After years of work identifying imaging targets and developing imaging agents and techniques in the lab, Sridhar Nimmagadda is seeing his research on imaging the PD-L1 protein in cancers progress to the next step, with the launch of a clinical trial.
Trained as a chemist, Nimmagadda originally started off with an interest in tumor biology. PD-L1 is a protein commonly found in tumors, and there are several existing therapy treatments targeting PD-L1 and its receptor, PD-1. To enrich responses, patients for those therapies are often selected based on PD-L1 expression. When effective, for the few who responded to it, PD-1/PD-L1 targeted immunotherapy is a treatment that changes patients’ lives.

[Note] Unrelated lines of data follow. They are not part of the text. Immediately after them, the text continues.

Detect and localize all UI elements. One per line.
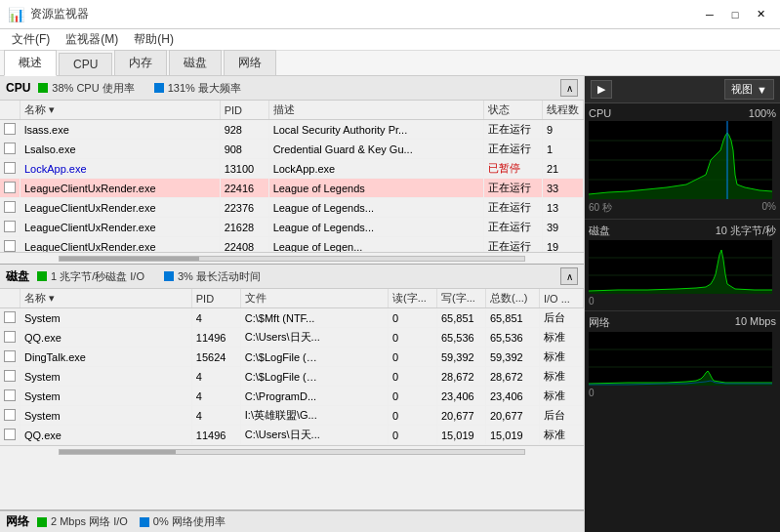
row-status: 正在运行 [484,120,543,140]
col-read[interactable]: 读(字... [389,289,437,308]
col-pid[interactable]: PID [220,101,268,120]
col-check [0,289,21,308]
row-checkbox[interactable] [0,308,21,328]
cpu-table-row: LeagueClientUxRender.exe 22376 League of… [0,198,584,218]
row-total: 65,851 [486,308,540,328]
col-desc[interactable]: 描述 [268,101,483,120]
row-write: 20,677 [437,406,486,426]
disk-table-row: System 4 C:\ProgramD... 0 23,406 23,406 … [0,387,584,406]
row-pid: 22408 [220,237,268,253]
disk-header-left: 磁盘 1 兆字节/秒磁盘 I/O 3% 最长活动时间 [6,268,261,285]
row-pid: 908 [220,140,268,159]
col-name[interactable]: 名称 ▾ [21,289,192,308]
row-pid: 4 [191,308,240,328]
row-checkbox[interactable] [0,120,21,140]
network-label: 网络 [6,513,29,530]
tab-disk[interactable]: 磁盘 [169,50,222,75]
row-checkbox[interactable] [0,387,21,406]
menu-monitor[interactable]: 监视器(M) [58,29,126,50]
tab-overview[interactable]: 概述 [4,50,57,76]
network-graph-label: 网络 [589,315,610,330]
cpu-toggle[interactable]: ∧ [560,79,578,97]
disk-section-header[interactable]: 磁盘 1 兆字节/秒磁盘 I/O 3% 最长活动时间 ∧ [0,265,584,289]
network-stat1-indicator [37,517,47,527]
network-graph-bottom: 0 [589,388,776,398]
svg-marker-3 [589,133,772,199]
row-desc: League of Legends... [268,218,483,237]
row-io: 标准 [540,426,584,445]
col-io[interactable]: I/O ... [540,289,584,308]
row-name: LeagueClientUxRender.exe [21,198,221,218]
disk-scroll-bar[interactable] [0,445,584,457]
disk-graph-label-row: 磁盘 10 兆字节/秒 [589,224,776,238]
row-threads: 19 [543,237,584,253]
row-name: lsass.exe [21,120,221,140]
disk-bottom-value: 0 [589,296,595,307]
disk-stat1: 1 兆字节/秒磁盘 I/O [37,269,144,284]
tab-memory[interactable]: 内存 [114,50,167,75]
row-write: 15,019 [437,426,486,445]
row-checkbox[interactable] [0,140,21,159]
cpu-table-row: Lsalso.exe 908 Credential Guard & Key Gu… [0,140,584,159]
menu-file[interactable]: 文件(F) [4,29,58,50]
row-checkbox[interactable] [0,179,21,198]
row-checkbox[interactable] [0,328,21,348]
col-threads[interactable]: 线程数 [543,101,584,120]
network-stat1: 2 Mbps 网络 I/O [37,514,128,529]
cpu-scroll-bar[interactable] [0,252,584,264]
disk-table-row: System 4 I:\英雄联盟\G... 0 20,677 20,677 后台 [0,406,584,426]
row-name: System [21,387,192,406]
row-io: 标准 [540,348,584,367]
minimize-button[interactable]: ─ [698,4,721,25]
tab-cpu[interactable]: CPU [59,53,112,75]
col-name[interactable]: 名称 ▾ [21,101,221,120]
disk-toggle[interactable]: ∧ [560,267,578,285]
row-checkbox[interactable] [0,426,21,445]
maximize-button[interactable]: □ [723,4,747,25]
col-file[interactable]: 文件 [240,289,388,308]
col-total[interactable]: 总数(...) [486,289,540,308]
row-io: 标准 [540,328,584,348]
menu-help[interactable]: 帮助(H) [126,29,182,50]
row-checkbox[interactable] [0,159,21,179]
view-dropdown[interactable]: 视图 ▼ [724,79,774,100]
row-threads: 39 [543,218,584,237]
row-total: 20,677 [486,406,540,426]
cpu-table-row: LeagueClientUxRender.exe 21628 League of… [0,218,584,237]
row-read: 0 [389,406,437,426]
row-checkbox[interactable] [0,406,21,426]
svg-marker-7 [589,250,772,294]
disk-table-row: DingTalk.exe 15624 C:\$LogFile (… 0 59,3… [0,348,584,367]
row-write: 65,536 [437,328,486,348]
cpu-table-container: 名称 ▾ PID 描述 状态 线程数 lsass.exe 928 Local S… [0,101,584,252]
row-checkbox[interactable] [0,218,21,237]
left-panel: CPU 38% CPU 使用率 131% 最大频率 ∧ [0,76,585,532]
disk-stat2-indicator [164,271,174,281]
network-graph-unit: 10 Mbps [735,315,776,330]
row-checkbox[interactable] [0,367,21,387]
close-button[interactable]: ✕ [749,4,772,25]
disk-graph-label: 磁盘 [589,224,610,238]
cpu-table-row: LockApp.exe 13100 LockApp.exe 已暂停 21 [0,159,584,179]
network-graph-label-row: 网络 10 Mbps [589,315,776,330]
disk-section: 磁盘 1 兆字节/秒磁盘 I/O 3% 最长活动时间 ∧ [0,265,584,511]
network-stat2: 0% 网络使用率 [140,514,226,529]
tab-bar: 概述 CPU 内存 磁盘 网络 [0,51,780,76]
network-graph-canvas [589,332,772,386]
row-read: 0 [389,328,437,348]
row-io: 标准 [540,367,584,387]
expand-button[interactable]: ▶ [591,80,612,99]
col-pid[interactable]: PID [191,289,240,308]
row-checkbox[interactable] [0,198,21,218]
network-graph-section: 网络 10 Mbps 0 [585,311,780,402]
row-checkbox[interactable] [0,237,21,253]
cpu-stat1-text: 38% CPU 使用率 [52,81,134,96]
col-status[interactable]: 状态 [484,101,543,120]
col-write[interactable]: 写(字... [437,289,486,308]
row-write: 59,392 [437,348,486,367]
row-checkbox[interactable] [0,348,21,367]
tab-network[interactable]: 网络 [224,50,276,75]
row-pid: 4 [191,367,240,387]
cpu-section-header[interactable]: CPU 38% CPU 使用率 131% 最大频率 ∧ [0,76,584,101]
expand-icon: ▶ [597,83,605,96]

Unfortunately, the majority of patients do not experience a positive response. Concerned by this low rate of effectiveness, Nimmagadda wanted to develop a tool or technique to better optimize these treatments.
PD-L1 detection poses several challenges. Currently, immunohistochemistry is used for detection. “PD-L1 levels are very heterogenous in nature, even within a single tumor and different tumors within a patient, which has relevance to the patient’s response to that therapy. PD-L1 expression can also change rapidly during therapy,” he explains. “Changes during therapy are even more difficult to assess, as biopsies can be difficult to obtain during therapy and based on the type of cancer, so I was interested in finding a noninvasive imaging technique through positron emission tomography.”
Over the course of four years, his lab members, including Dhiraj Kumar, worked closely with colleagues Robert Dannals and Daniel Holt, from the Positron Emissions Tomography Center. They ultimately developed a compound to better image PD-L1 protein levels comprehensively and continually throughout a patient’s therapeutic journey.
The use of a specific radiotracer to serve as a biomarker in monitoring anti-tumor immune response to immunotherapy was given a go-ahead by the FDA to test in a clinical trial that is now enrolling nonsmall cell cancer patients. This clinical team is headed by Lilja Solnes and also includes Steve Rowe, Martin Pomper, Patrick Forde, Rehab Abdallah and many others in the Division of Nuclear Medicine and Molecular Imaging. “We have a dedicated and collegial team that made this happen at Hopkins,” says Nimmagadda.
Meanwhile, Nimmagadda continues his work with oncology and immunoimaging, applying different questions for different types of cancers. “One of the many advantages of this new imaging agent is that we can evaluate any type of immunotherapy that modulates PD-L1 levels in the tumors. Many immune system targeted therapeutics that are approved or in development modulate PD-L1 levels in the tumors, so this imaging agent could find broad applicability in cancer treatment,” he says.
“We eagerly await the data from the clinical trial in order to begin work on guiding and optimizing PD-1/PD-L1 targeted therapies and to take the next steps,” he says. “I remain very much invested in making this a success for the patients.”